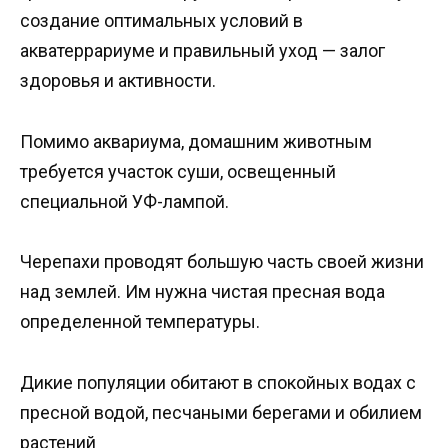
создание оптимальных условий в
акватеррариуме и правильный уход — залог
здоровья и активности.
Помимо аквариума, домашним животным
требуется участок суши, освещенный
специальной УФ-лампой.
Черепахи проводят большую часть своей жизни
над землей. Им нужна чистая пресная вода
определенной температуры.
Дикие популяции обитают в спокойных водах с
пресной водой, песчаными берегами и обилием
растений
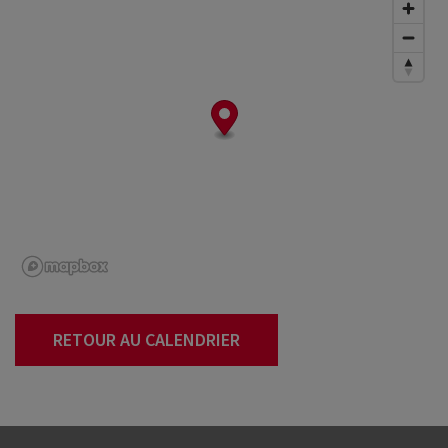
RETOUR AU CALENDRIER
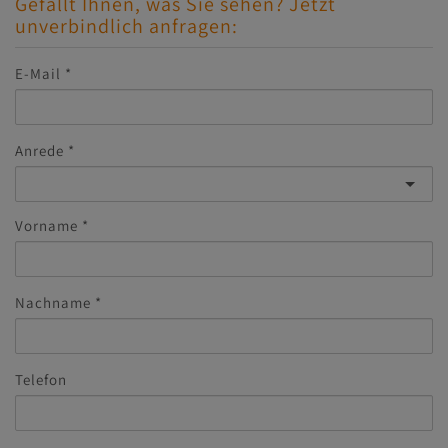
Gefällt Ihnen, was Sie sehen? Jetzt
unverbindlich anfragen:
E-Mail
Anrede
Vorname
Nachname
Telefon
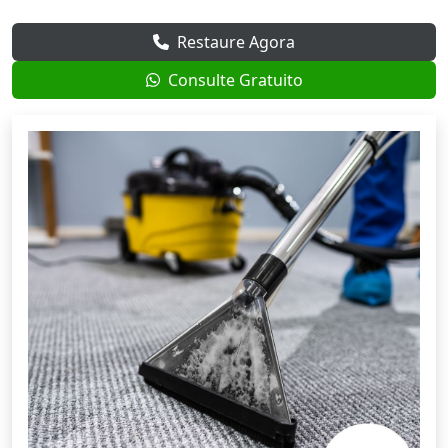
Restaure Agora
Consulte Gratuito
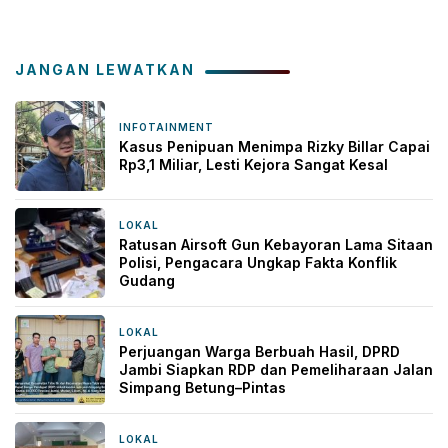
JANGAN LEWATKAN
INFOTAINMENT
4 jam yang lalu
Kasus Penipuan Menimpa Rizky Billar Capai
Rp3,1 Miliar, Lesti Kejora Sangat Kesal
LOKAL
5 jam yang lalu
Ratusan Airsoft Gun Kebayoran Lama Sitaan
Polisi, Pengacara Ungkap Fakta Konflik
Gudang
LOKAL
9 jam yang lalu
Perjuangan Warga Berbuah Hasil, DPRD
Jambi Siapkan RDP dan Pemeliharaan Jalan
Simpang Betung–Pintas
LOKAL
11 jam yang lalu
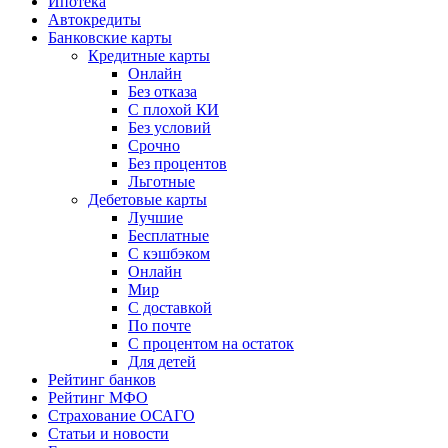
Ипотека
Автокредиты
Банковские карты
Кредитные карты
Онлайн
Без отказа
С плохой КИ
Без условий
Срочно
Без процентов
Льготные
Дебетовые карты
Лучшие
Бесплатные
С кэшбэком
Онлайн
Мир
С доставкой
По почте
С процентом на остаток
Для детей
Рейтинг банков
Рейтинг МФО
Страхование ОСАГО
Статьи и новости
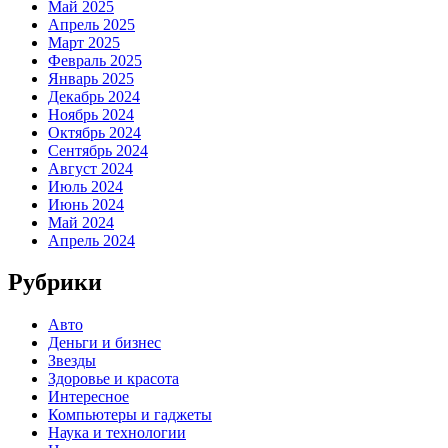
Май 2025
Апрель 2025
Март 2025
Февраль 2025
Январь 2025
Декабрь 2024
Ноябрь 2024
Октябрь 2024
Сентябрь 2024
Август 2024
Июль 2024
Июнь 2024
Май 2024
Апрель 2024
Рубрики
Авто
Деньги и бизнес
Звезды
Здоровье и красота
Интересное
Компьютеры и гаджеты
Наука и технологии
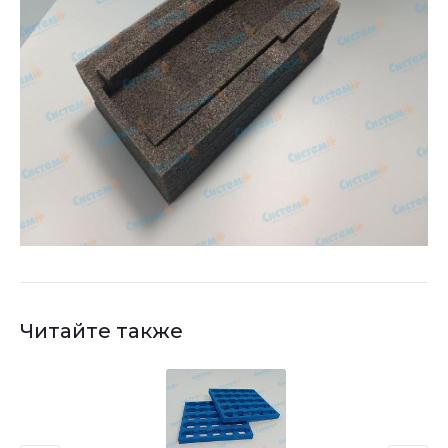
Читайте также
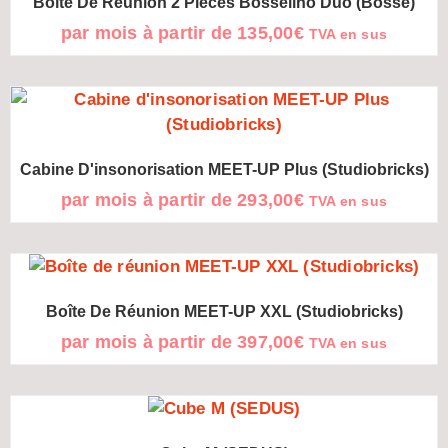
Boîte De Réunion 2 Pièces Bosselino Duo (Bosse)
par mois à partir de
135,00
€
TVA en sus
Cabine D'insonorisation MEET-UP Plus (Studiobricks)
par mois à partir de
293,00
€
TVA en sus
Boîte De Réunion MEET-UP XXL (Studiobricks)
par mois à partir de
397,00
€
TVA en sus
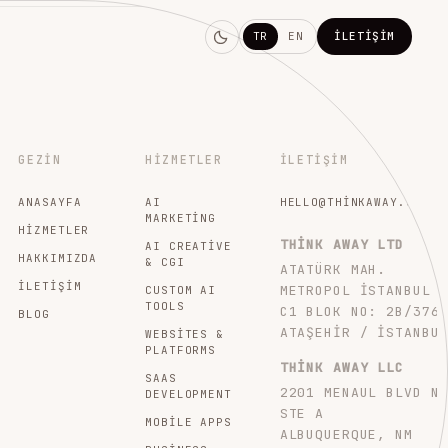
TR
EN
İLETIŞIM
GEZIN
HIZMETLER
İLETIŞIM
ANASAYFA
AI
HELLO@THINKAWAY.STUDI
MARKETING
HIZMETLER
THINK AWAY LTD
AI CREATIVE
HAKKIMIZDA
& CGI
ATATÜRK MAH.
İLETIŞIM
METROPOL İSTANBUL
CUSTOM AI
TOOLS
C1 BLOK NO: 2B/376
BLOG
ATAŞEHIR / İSTANBU
WEBSITES &
PLATFORMS
THINK AWAY LLC
SAAS
2201 MENAUL BLVD N
DEVELOPMENT
STE A
MOBILE APPS
ALBUQUERQUE, NM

◇ ◇ ◇ ◇ ◇

Output the data above exactly; pictures do not belong in the copy.

создание оптимальных условий в
акватеррариуме и правильный уход — залог
здоровья и активности.
Помимо аквариума, домашним животным
требуется участок суши, освещенный
специальной УФ-лампой.
Черепахи проводят большую часть своей жизни
над землей. Им нужна чистая пресная вода
определенной температуры.
Дикие популяции обитают в спокойных водах с
пресной водой, песчаными берегами и обилием
растений
RETOUR AU CALENDRIER
Gefällt Ihnen, was Sie sehen? Jetzt
unverbindlich anfragen:
E-Mail
Anrede
Vorname
Nachname
Telefon
Restaure Agora
Consulte Gratuito
JANGAN LEWATKAN
INFOTAINMENT
4 jam yang lalu
Kasus Penipuan Menimpa Rizky Billar Capai
Rp3,1 Miliar, Lesti Kejora Sangat Kesal
LOKAL
5 jam yang lalu
Ratusan Airsoft Gun Kebayoran Lama Sitaan
Polisi, Pengacara Ungkap Fakta Konflik
Gudang
LOKAL
9 jam yang lalu
Perjuangan Warga Berbuah Hasil, DPRD
Jambi Siapkan RDP dan Pemeliharaan Jalan
Simpang Betung–Pintas
LOKAL
11 jam yang lalu
Ипотека
Автокредиты
Банковские карты
Кредитные карты
Онлайн
Без отказа
С плохой КИ
Без условий
Срочно
Без процентов
Льготные
Дебетовые карты
Лучшие
Бесплатные
С кэшбэком
Онлайн
Мир
С доставкой
По почте
С процентом на остаток
Для детей
Рейтинг банков
Рейтинг МФО
Страхование ОСАГО
Статьи и новости
Май 2025
Апрель 2025
Март 2025
Февраль 2025
Январь 2025
Декабрь 2024
Ноябрь 2024
Октябрь 2024
Сентябрь 2024
Август 2024
Июль 2024
Июнь 2024
Май 2024
Апрель 2024
Рубрики
Авто
Деньги и бизнес
Звезды
Здоровье и красота
Интересное
Компьютеры и гаджеты
Наука и технологии
Читайте также
Boîte De Réunion 2 Pièces Bosselino Duo (Bosse)
par mois à partir de
135,00
€
TVA en sus
Cabine D'insonorisation MEET-UP Plus (Studiobricks)
par mois à partir de
293,00
€
TVA en sus
Boîte De Réunion MEET-UP XXL (Studiobricks)
par mois à partir de
397,00
€
TVA en sus
TR
EN
İLETIŞIM
GEZIN
HIZMETLER
İLETIŞIM
ANASAYFA
AI
HELLO@THINKAWAY.STUDI
MARKETING
HIZMETLER
THINK AWAY LTD
AI CREATIVE
HAKKIMIZDA
& CGI
ATATÜRK MAH.
İLETIŞIM
METROPOL İSTANBUL
CUSTOM AI
TOOLS
C1 BLOK NO: 2B/376
BLOG
ATAŞEHIR / İSTANBU
WEBSITES &
PLATFORMS
THINK AWAY LLC
SAAS
2201 MENAUL BLVD N
DEVELOPMENT
STE A
MOBILE APPS
ALBUQUERQUE, NM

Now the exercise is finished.